[[ The data open ]]

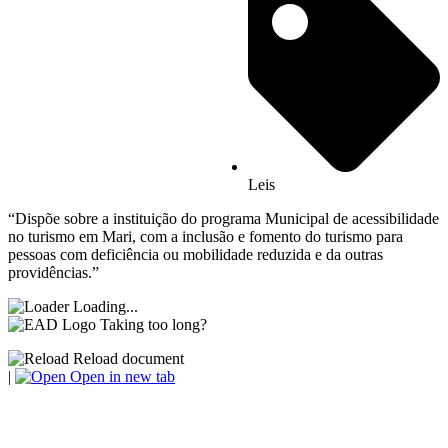
Leis
“Dispõe sobre a instituição do programa Municipal de acessibilidade
no turismo em Mari, com a inclusão e fomento do turismo para
pessoas com deficiência ou mobilidade reduzida e da outras
providências.”
Loading...
Taking too long?
Reload document
|
Open in new tab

[[ The data closed ]]

None of the pictures should appear; repeat the records exactly otherwise.

### Task answer:
Leis
“Dispõe sobre a instituição do programa Municipal de acessibilidade
no turismo em Mari, com a inclusão e fomento do turismo para
pessoas com deficiência ou mobilidade reduzida e da outras
providências.”
Loading...
Taking too long?
Reload document
|
Open in new tab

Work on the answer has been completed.